**Directions for this task**
In the records below, find the line that contains "シャツを薄いニットやTシャ" and the line that contains "possam influenciar comportamentos, não"; write out exactly those two lines and everything between them, without the pictures.

**Supplied records**

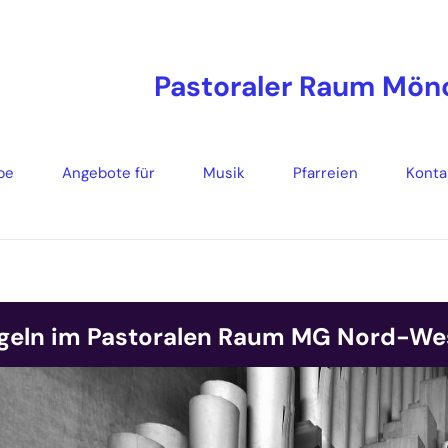
Pastoraler Raum Mö
be
Angebote für
Musik
Pfarreien
Konta
geln im Pastoralen Raum MG Nord-We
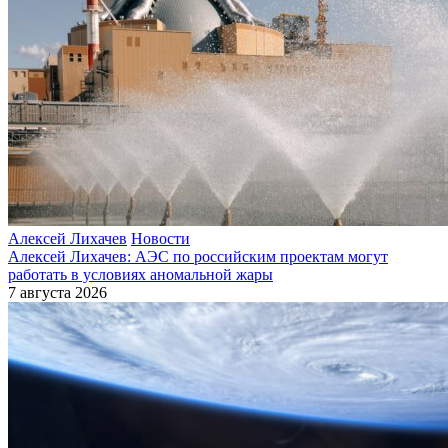
Алексей Лихачев
Новости
Алексей Лихачев: АЭС по российским проектам могут
работать в условиях аномальной жары
7 августа 2026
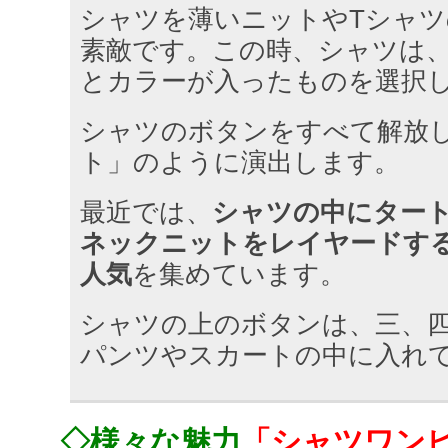
シャツを薄いニットやTシャ
素敵です。この時、シャツは
とカラーが入ったものを選択
シャツのボタンをすべて解放
ト」のように演出します。
最近では、
シャツの中にター
ネックニットをレイヤードす
人気
を集めています。
シャツの上のボタンは、三、
パンツやスカートの中に入れ
◇様々な魅力
「シャツワン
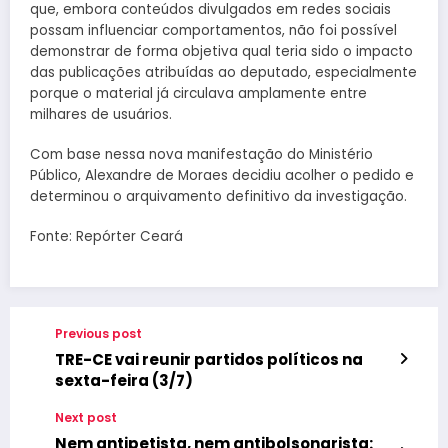
que, embora conteúdos divulgados em redes sociais
possam influenciar comportamentos, não foi possível
demonstrar de forma objetiva qual teria sido o impacto
das publicações atribuídas ao deputado, especialmente
porque o material já circulava amplamente entre
milhares de usuários.
Com base nessa nova manifestação do Ministério
Público, Alexandre de Moraes decidiu acolher o pedido e
determinou o arquivamento definitivo da investigação.
Fonte: Repórter Ceará
Previous post
TRE-CE vai reunir partidos políticos na
sexta-feira (3/7)
Next post
Nem antipetista, nem antibolsonarista:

**Answer to this task**
シャツを薄いニットやTシャ
素敵です。この時、シャツは
とカラーが入ったものを選択
シャツのボタンをすべて解放
ト」のように演出します。
最近では、
シャツの中にター
ネックニットをレイヤードす
人気
を集めています。
シャツの上のボタンは、三、
パンツやスカートの中に入れ
◇様々な魅力
「シャツワン
que, embora conteúdos divulgados em redes sociais
possam influenciar comportamentos, não foi possível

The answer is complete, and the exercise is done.